Let’s discuss the idea of margin trading, which can be intense, and might not be ideal for every investor or trader.
You know how you have a great business idea, but no money. What do you do? You might look for investors, or go to the bank for a loan. Here, you would try to convince people that you have an idea that will profit immensely, and tell them that they have an opportunity to share in the profit with you.
Well, when you trade – let’s say that you have a great idea. It might be a theory that a country is inflating a currency tremendously, or that the numbers are wrong, or whatever the case may be. You might only have $100 or $1000 to your name, but you want to trade thousands of dollars!
That’s the way to get the big money, right?
Well, you have the ability to margin trade. With margin trading, you can actually conduct very large transactions, without a large amount of capital.
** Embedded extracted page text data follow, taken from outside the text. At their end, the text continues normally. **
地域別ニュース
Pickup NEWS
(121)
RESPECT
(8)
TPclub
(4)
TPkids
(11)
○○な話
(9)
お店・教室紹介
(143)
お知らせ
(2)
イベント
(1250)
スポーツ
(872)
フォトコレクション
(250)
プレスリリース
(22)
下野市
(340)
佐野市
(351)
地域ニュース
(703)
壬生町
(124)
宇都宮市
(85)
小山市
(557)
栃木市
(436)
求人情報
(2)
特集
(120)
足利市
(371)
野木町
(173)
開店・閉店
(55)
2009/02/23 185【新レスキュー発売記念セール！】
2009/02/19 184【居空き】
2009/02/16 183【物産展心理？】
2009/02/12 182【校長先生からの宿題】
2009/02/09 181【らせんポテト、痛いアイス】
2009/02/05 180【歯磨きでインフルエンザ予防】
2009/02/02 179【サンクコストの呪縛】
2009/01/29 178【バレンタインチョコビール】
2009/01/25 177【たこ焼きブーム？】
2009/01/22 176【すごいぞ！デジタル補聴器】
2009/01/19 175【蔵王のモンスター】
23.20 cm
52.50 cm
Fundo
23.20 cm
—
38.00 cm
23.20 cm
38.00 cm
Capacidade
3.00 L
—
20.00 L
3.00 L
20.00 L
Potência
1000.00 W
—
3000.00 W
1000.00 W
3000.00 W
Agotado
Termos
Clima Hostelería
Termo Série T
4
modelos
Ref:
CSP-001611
Let’s explore forex margin little bit further.
So, let’s say that for whatever reason, you believe that the British pound will go up against the dollar, and that this will be a very profitable trade for you. You want to purchase a large amount of units to take advantage of this great trade, but you don’t have hundreds of thousands of dollars at your disposal.
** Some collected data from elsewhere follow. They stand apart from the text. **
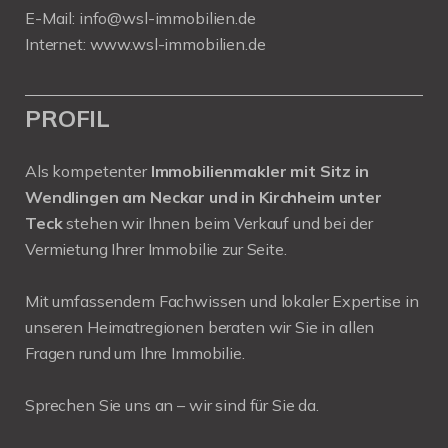
E-Mail:
info@wsl-immobilien.de
Internet:
www.wsl-immobilien.de
PROFIL
Als kompetenter
Immobilienmakler mit Sitz in
Wendlingen am Neckar und in Kirchheim unter
Teck
stehen wir Ihnen beim Verkauf und bei der
Vermietung Ihrer Immobilie zur Seite.
Mit umfassendem Fachwissen und lokaler Expertise in
unseren Heimatregionen beraten wir Sie in allen
Fragen rund um Ihre Immobilie.
Sprechen Sie uns an – wir sind für Sie da.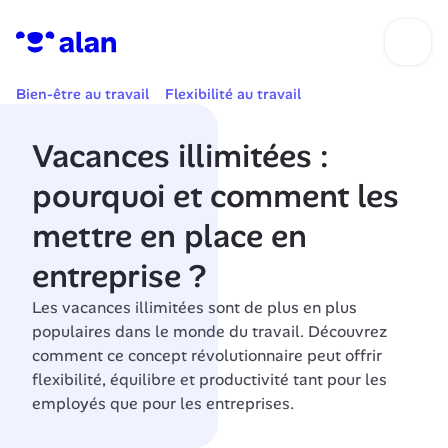
Bien-être au travail
Flexibilité au travail
Vacances illimitées : 
pourquoi et comment les 
mettre en place en 
entreprise ?
Les vacances illimitées sont de plus en plus 
populaires dans le monde du travail. Découvrez 
comment ce concept révolutionnaire peut offrir 
flexibilité, équilibre et productivité tant pour les 
employés que pour les entreprises.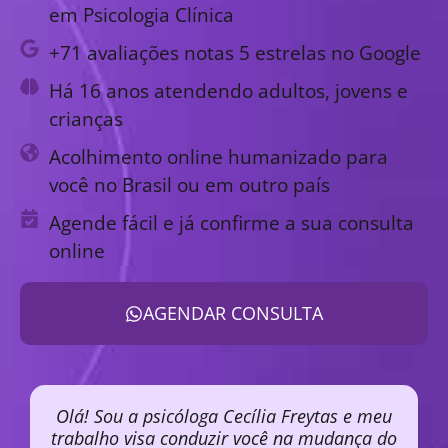
em Psicologia Clínica
+71 avaliações notas 5 estrelas no Google
Há 16 anos atendendo adultos, jovens e
crianças
Acolhimento online humanizado para
você no Brasil ou em outro país
Agende fácil e já confirme a sua consulta
online
AGENDAR CONSULTA
Olá! Sou a psicóloga Cecília Freytas e meu
trabalho visa conduzir você na mudança do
You can purchase two standard lots, which is 200,000 GBP units against USD, and you purchase this at 2% margin. Now, let’s say that the exchange rate at the time of the trade is 1.6 GBP to every US dollar. If the margin requirement is 2%, then you can purchase 200,000 pounds at $160,000, and the only requirement is that you set aside $6,400 to cover the trade. Why does it only cost you $6,400? This is because that is what the margin requirement called for, as a result of multiplying $320,000 x 2%.
Now, let us say that your theory proved correct! You decide to close the successful trade at 1.605. Now, this might not seem like much of a difference, but it certainly is profit – and you have earned $1000 just like that!
In this manner, the deposit that you made is returned to you and the resulting profit/loss is credited to your account. Of course, margin trading can certainly be risky, as well. It’s not as if there is some guarantee that your theory will turn out to be true. The idea is that the trader believes in the trade more than usual, and thus is willing to risk more.
For those who want to trade a custom lot number, because of their own personal strategy, or have a “lucky number”, there are now retail forex brokers that even allow for this now.
It should be noted that you have to be careful with margin trading because there is a cut-off time. This means that you can end up paying interest on your margin trade, since it essentially works as a loan. This is important to remember, as this obviously affects your profit/loss to some extent. The cut-off time varies but is usually 5 pm EST.
Interest is PAID on what is borrowed, and EARNED on what is bought, and this is essential to remember, as well.
Because of the new competition among retail brokers, there are all sorts of different brokers that have different offers when it comes to rollover rates, and cut-off times, etc. Make sure to understand this before you choose or switch a broker, as well.